[Start of section]
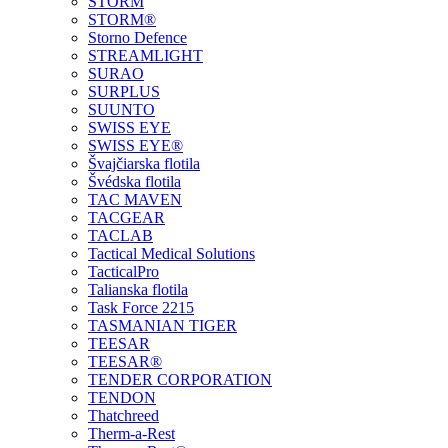
STORM
STORM®
Storno Defence
STREAMLIGHT
SURAO
SURPLUS
SUUNTO
SWISS EYE
SWISS EYE®
Švajčiarska flotila
Švédska flotila
TAC MAVEN
TACGEAR
TACLAB
Tactical Medical Solutions
TacticalPro
Talianska flotila
Task Force 2215
TASMANIAN TIGER
TEESAR
TEESAR®
TENDER CORPORATION
TENDON
Thatchreed
Therm-a-Rest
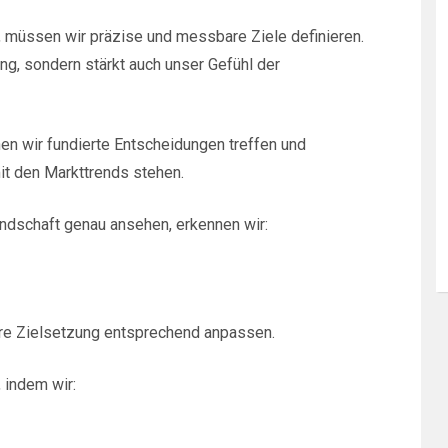
, müssen wir präzise und messbare Ziele definieren.
ung, sondern stärkt auch unser Gefühl der
en wir fundierte Entscheidungen treffen und
mit den Markttrends stehen.
ndschaft genau ansehen, erkennen wir:
ere Zielsetzung entsprechend anpassen.
, indem wir:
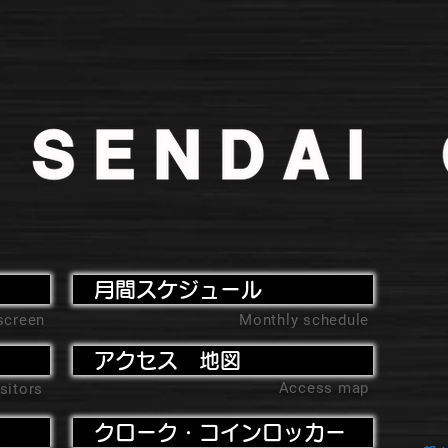
月間スケジュール
screen
Monthly schedule
アクセス 地図
Access map
sitors
クローク・コインロッカー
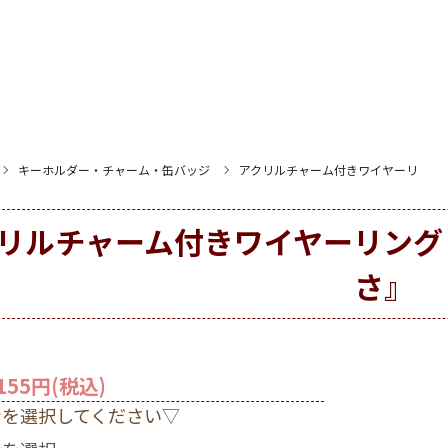
キーホルダー・チャーム・缶バッジ
アクリルチャーム付きワイヤーリ
リルチャーム付きワイヤーリング
さ』
155円(税込)
ンを選択してください▽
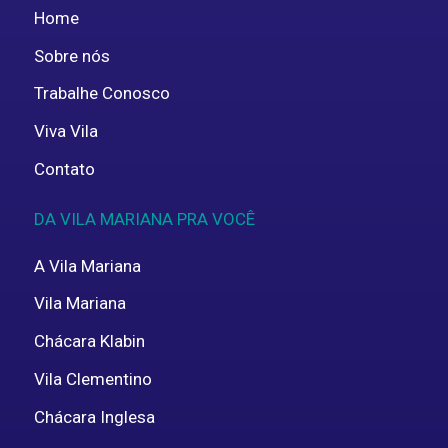
Home
Sobre nós
Trabalhe Conosco
Viva Vila
Contato
DA VILA MARIANA PRA VOCÊ
A Vila Mariana
Vila Mariana
Chácara Klabin
Vila Clementino
Chácara Inglesa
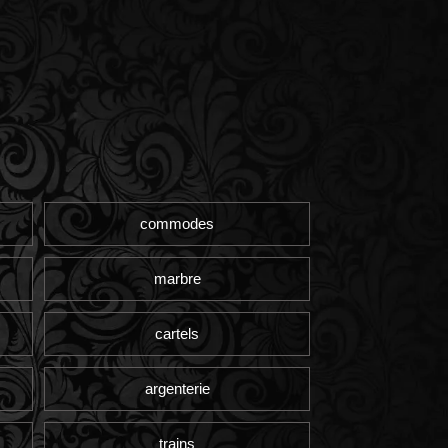
commodes
marbre
cartels
argenterie
trains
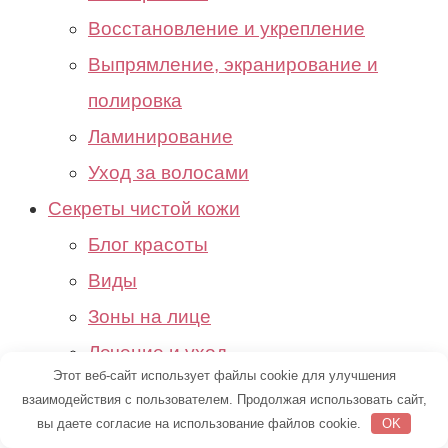
Восстановление и укрепление
Выпрямление, экранирование и
полировка
Ламинирование
Уход за волосами
Секреты чистой кожи
Блог красоты
Виды
Зоны на лице
Лечение и уход
Этот веб-сайт использует файлы cookie для улучшения
Причины возникновения высыпаний
взаимодействия с пользователем. Продолжая использовать сайт,
События
вы даете согласие на использование файлов cookie.
OK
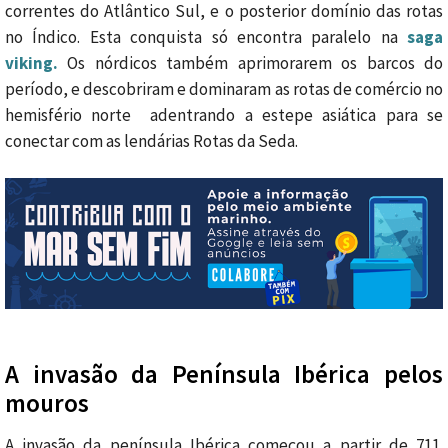
correntes do Atlântico Sul, e o posterior domínio das rotas
no Índico. Esta conquista só encontra paralelo na
saga
viking.
Os nórdicos também aprimorarem os barcos do
período, e descobriram e dominaram as rotas de comércio no
hemisfério norte adentrando a estepe asiática para se
conectar com as lendárias Rotas da Seda.
A invasão da Península Ibérica pelos
mouros
A invasão da península Ibérica começou a partir de 711.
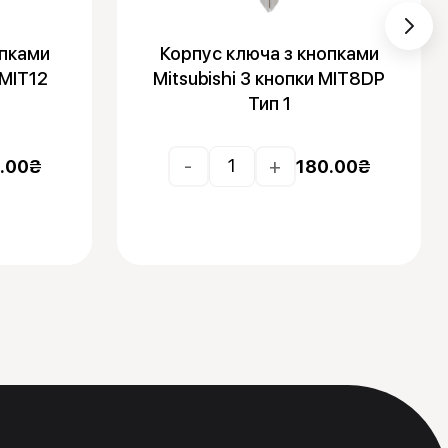
опками
Корпус ключа з кнопками
 MIT12
Mitsubishi 3 кнопки MIT8DP
Тип 1
-
+
.00
₴
180.00
₴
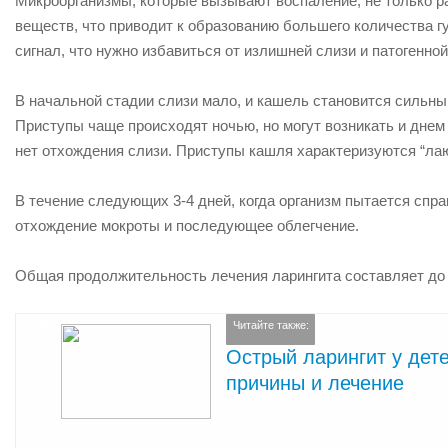
Микроорганизмы, которые вызывают воспаление, не только р
веществ, что приводит к образованию большего количества г
сигнал, что нужно избавиться от излишней слизи и патогенно
В начальной стадии слизи мало, и кашель становится сильны
Приступы чаще происходят ночью, но могут возникать и днем 
нет отхождения слизи. Приступы кашля характеризуются “ла
В течение следующих 3-4 дней, когда организм пытается спр
отхождение мокроты и последующее облегчение.
Общая продолжительность лечения ларингита составляет до 1
Читайте также:
Острый ларингит у дет
причины и лечение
[End of section]
Work task:
Reproduce nothing but the lines that run from the line containing "Лечение и уход" through the last line of the records, inclusive. Omit the pictures.

Exercise response:
Лечение и уход
Этот веб-сайт использует файлы cookie для улучшения
Причины возникновения высыпаний
взаимодействия с пользователем. Продолжая использовать сайт,
События
вы даете согласие на использование файлов cookie.
OK
correntes do Atlântico Sul, e o posterior domínio das rotas
no Índico. Esta conquista só encontra paralelo na
saga
viking.
Os nórdicos também aprimorarem os barcos do
período, e descobriram e dominaram as rotas de comércio no
hemisfério norte adentrando a estepe asiática para se
conectar com as lendárias Rotas da Seda.
A invasão da Península Ibérica pelos
mouros
A invasão da península Ibérica começou a partir de 711.
опками
Корпус ключа з кнопками
 MIT12
Mitsubishi 3 кнопки MIT8DP
Тип 1
-
+
.00
₴
180.00
₴
Микроорганизмы, которые вызывают воспаление, не только р
веществ, что приводит к образованию большего количества г
сигнал, что нужно избавиться от излишней слизи и патогенно
В начальной стадии слизи мало, и кашель становится сильны
Приступы чаще происходят ночью, но могут возникать и днем 
нет отхождения слизи. Приступы кашля характеризуются “ла
В течение следующих 3-4 дней, когда организм пытается спр
отхождение мокроты и последующее облегчение.
Общая продолжительность лечения ларингита составляет до 1
Читайте также:
Острый ларингит у дет
причины и лечение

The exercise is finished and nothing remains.